Algorithme d’IA dans le recrutement : les précautions RGPD à prendre

Recrutement digital

L’utilisation d’une technologie d’intelligence artificielle dans le cadre du recrutement impose des règles de conformité. Ainsi le tri de CV via du Machine Learning exige la conformité RGPD du prestataire. Les données d’apprentissage sont également fondamentales.

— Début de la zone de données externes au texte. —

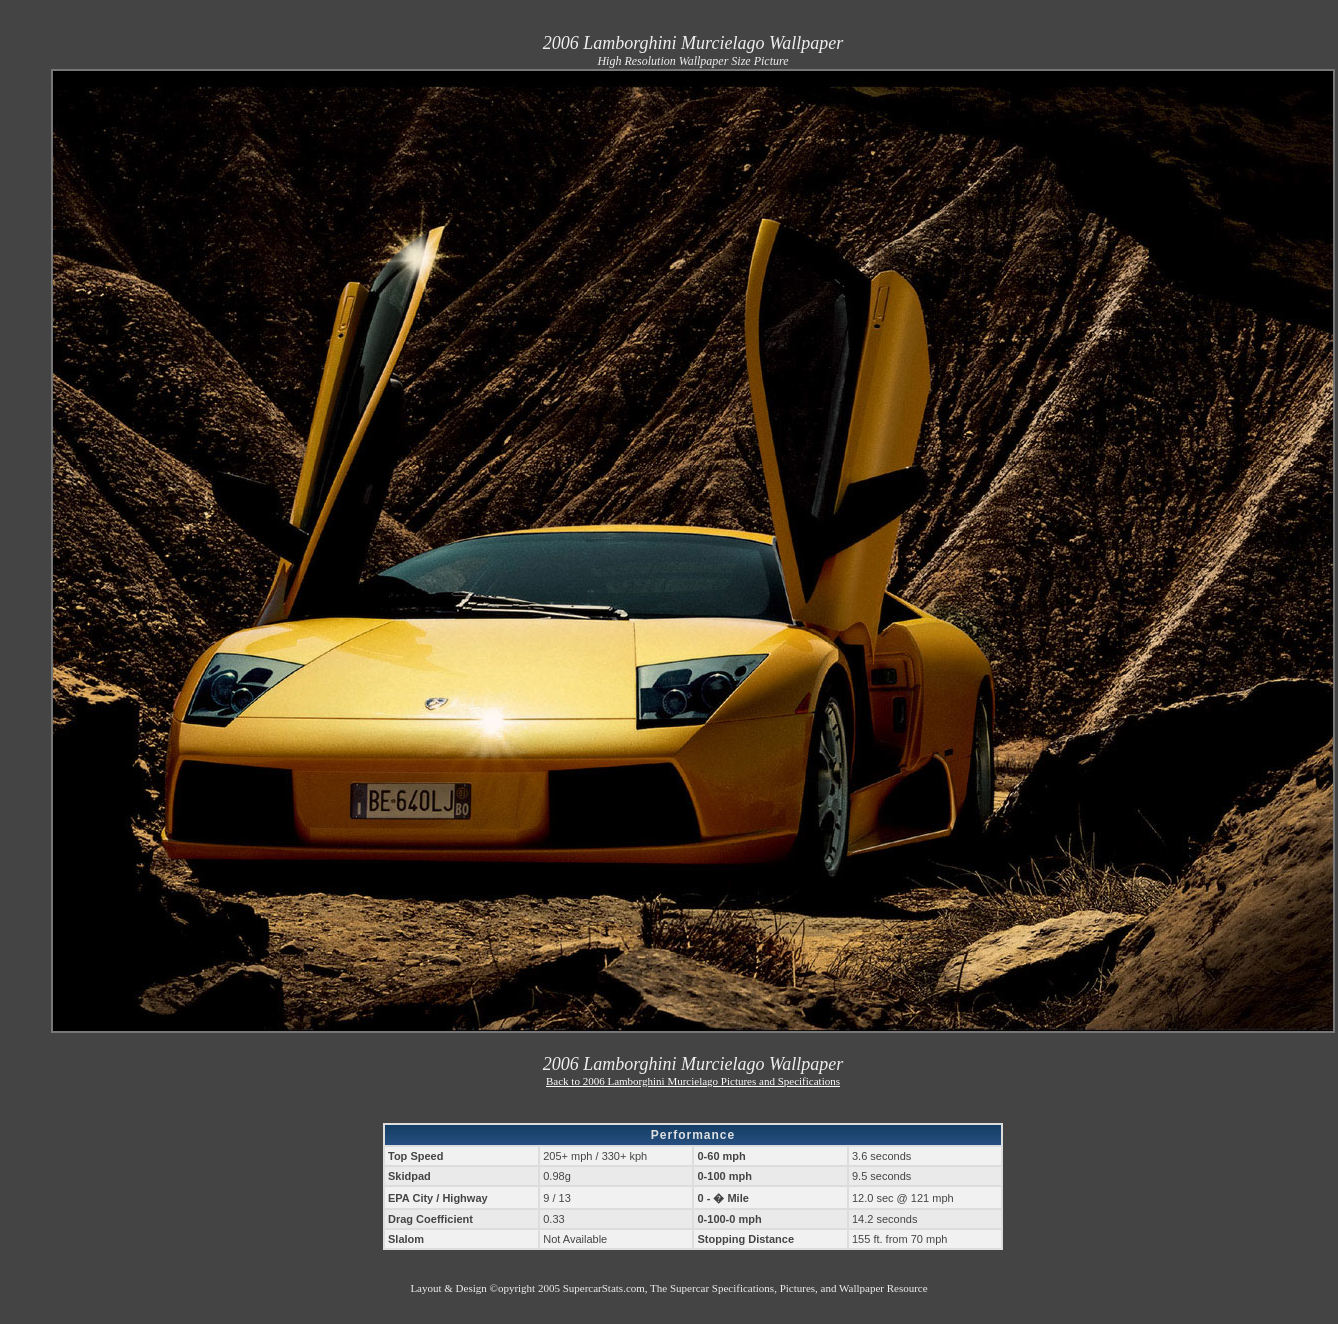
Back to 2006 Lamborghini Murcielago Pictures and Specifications (693, 1081)
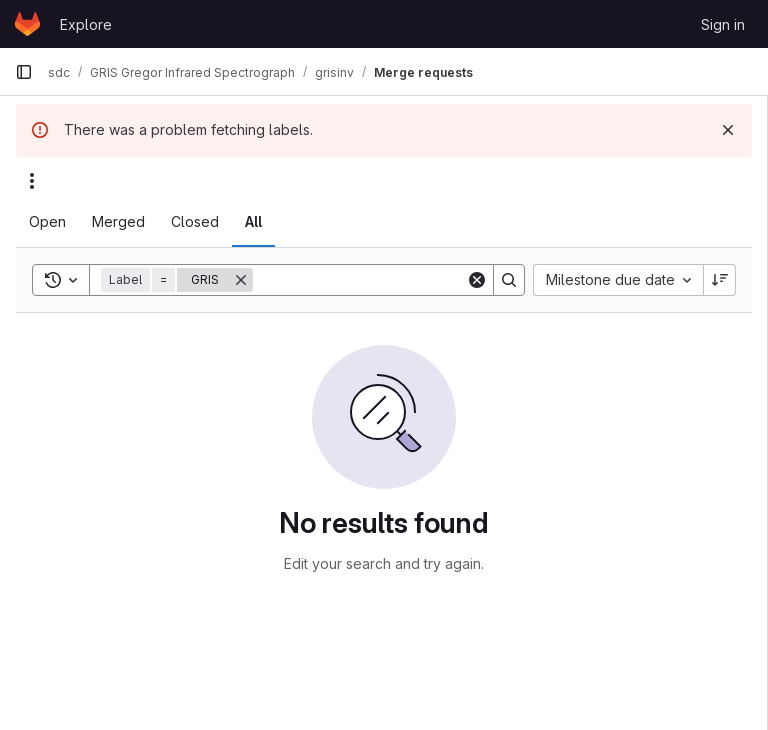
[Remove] (241, 280)
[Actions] (32, 181)
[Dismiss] (728, 130)
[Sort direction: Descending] (720, 280)
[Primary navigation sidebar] (24, 72)
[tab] (47, 222)
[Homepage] (27, 24)
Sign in (723, 24)
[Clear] (477, 280)
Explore (86, 24)
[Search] (377, 280)
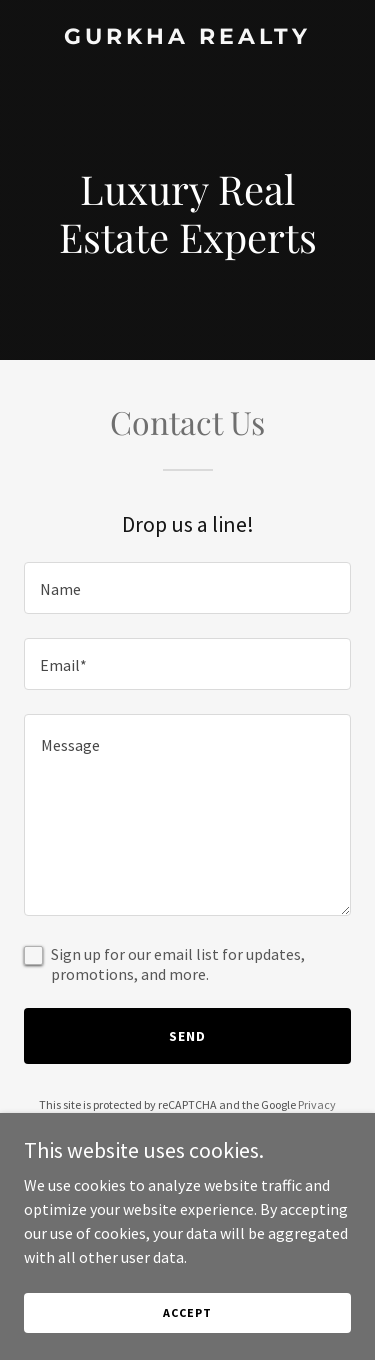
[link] (187, 38)
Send (187, 1036)
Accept (187, 1312)
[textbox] (187, 588)
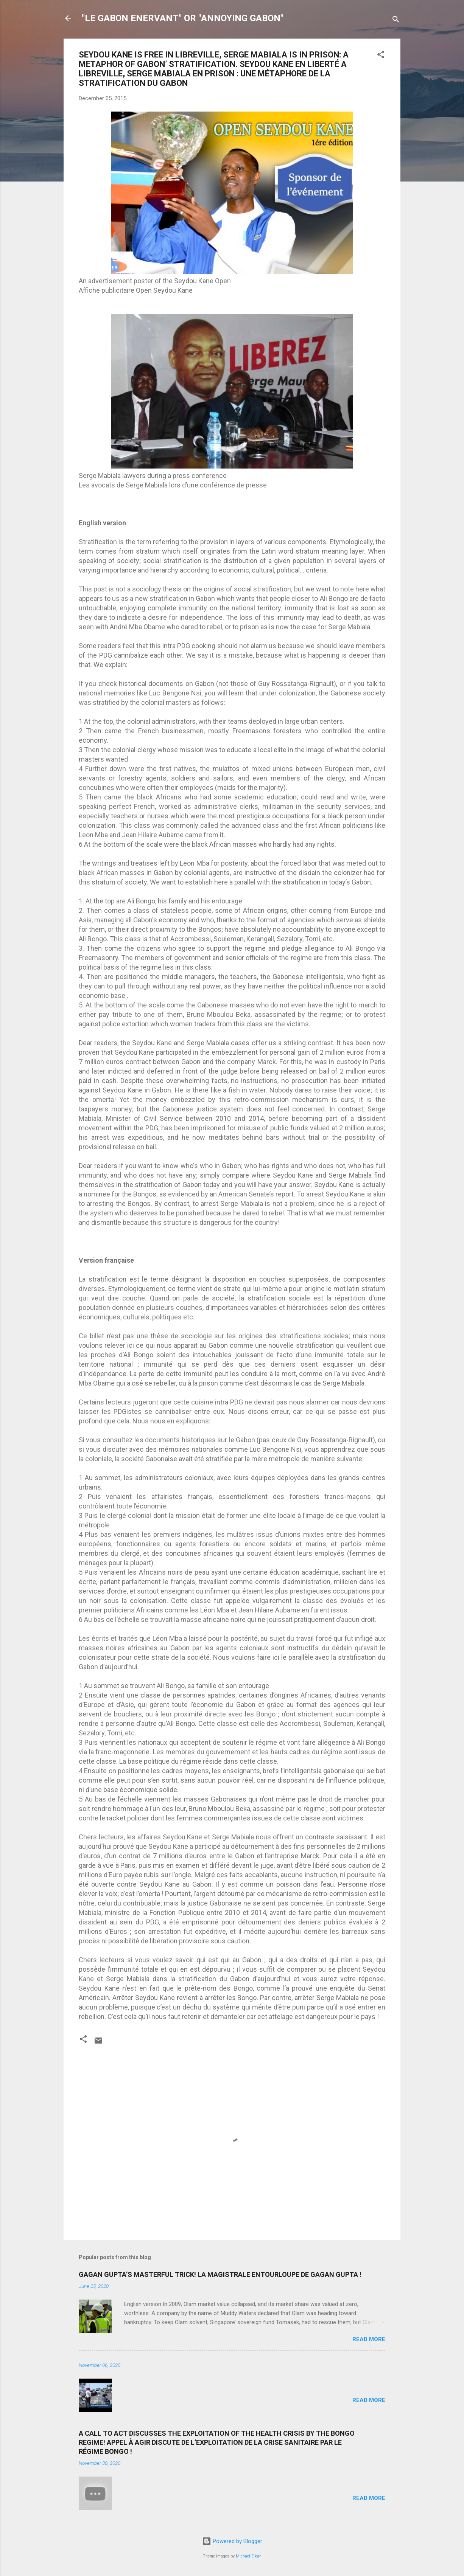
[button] (380, 56)
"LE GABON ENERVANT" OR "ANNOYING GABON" (182, 18)
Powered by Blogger (232, 2541)
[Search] (395, 20)
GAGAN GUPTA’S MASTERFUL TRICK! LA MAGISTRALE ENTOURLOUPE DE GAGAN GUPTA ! (220, 2274)
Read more (368, 2339)
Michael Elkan (249, 2556)
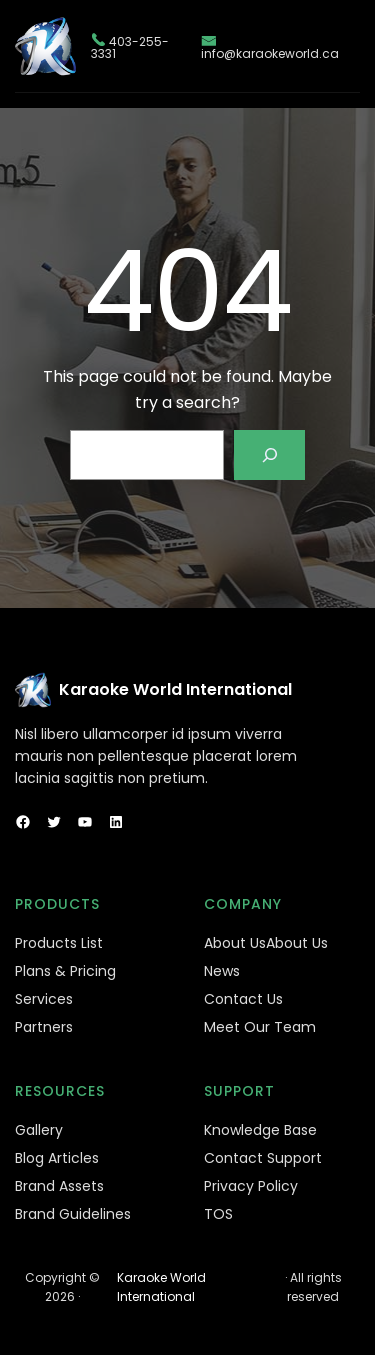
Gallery (39, 1130)
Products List (59, 943)
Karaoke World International (175, 689)
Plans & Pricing (65, 971)
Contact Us (243, 999)
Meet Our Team (260, 1027)
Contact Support (263, 1158)
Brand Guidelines (73, 1214)
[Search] (269, 454)
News (222, 971)
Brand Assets (59, 1186)
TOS (218, 1214)
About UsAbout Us (266, 943)
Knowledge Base (260, 1130)
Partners (44, 1027)
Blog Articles (57, 1158)
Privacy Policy (251, 1186)
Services (44, 999)
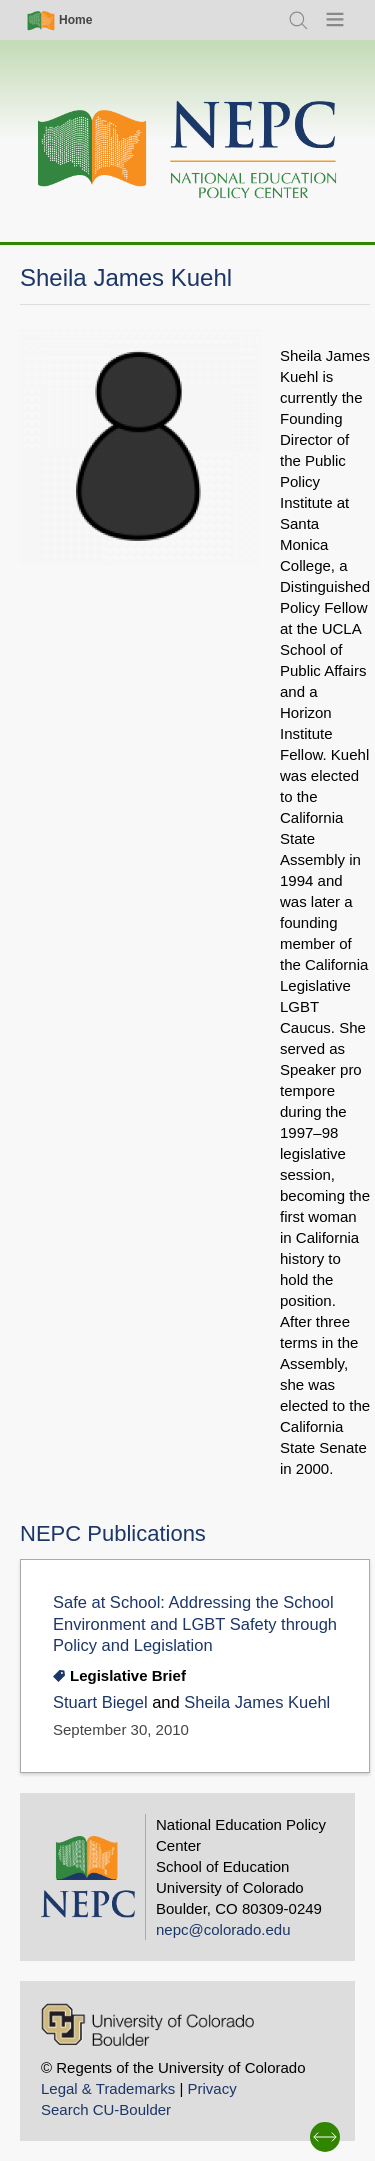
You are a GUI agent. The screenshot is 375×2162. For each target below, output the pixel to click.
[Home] (188, 150)
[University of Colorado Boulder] (147, 2024)
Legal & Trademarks (108, 2088)
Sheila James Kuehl (257, 1702)
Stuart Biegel (100, 1702)
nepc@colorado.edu (223, 1929)
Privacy (211, 2088)
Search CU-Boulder (106, 2109)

Des algorithmes d’intelligence artificielle trouvent des applications dans les processus numériques liés au recrutement. C’est par exemple le cas afin de trier des CV et ainsi automatiser les tâches de sélection des profils.

Toutefois, le recrutement en digital pose des questions de conformité en raison des données personnelles manipulées dans ce cadre. Les entreprises doivent par conséquent respecter le Règlement général sur la protection des données (RGPD) et appliquer des mesures.

Conformité RGPD du fournisseur de l’algorithme

C’est ce que détaillait la société Blockproof à l’occasion d’un webinaire organisé en avril. Ainsi, le recours à des algorithmes d’IA repose bien souvent sur un fournisseur de technologie, un sous-traitant au sens du RGPD.

Or, avant même de sélectionner ce sous-traitant, plusieurs critères sont à contrôler. Pour Kumudithe Perera, DPO (Data Protection Officer) de Blockproof, les deux principaux sont sa conformité RPGD et les mesures de sécurité appliquées.

« Il est aussi indispensable de poser la question des données transmises par cette fonctionnalité ou cet algorithme. Si oui, il faut lister précisément les informations partagées et identifier les destinataires de ces transferts de données » ajoute-t-il.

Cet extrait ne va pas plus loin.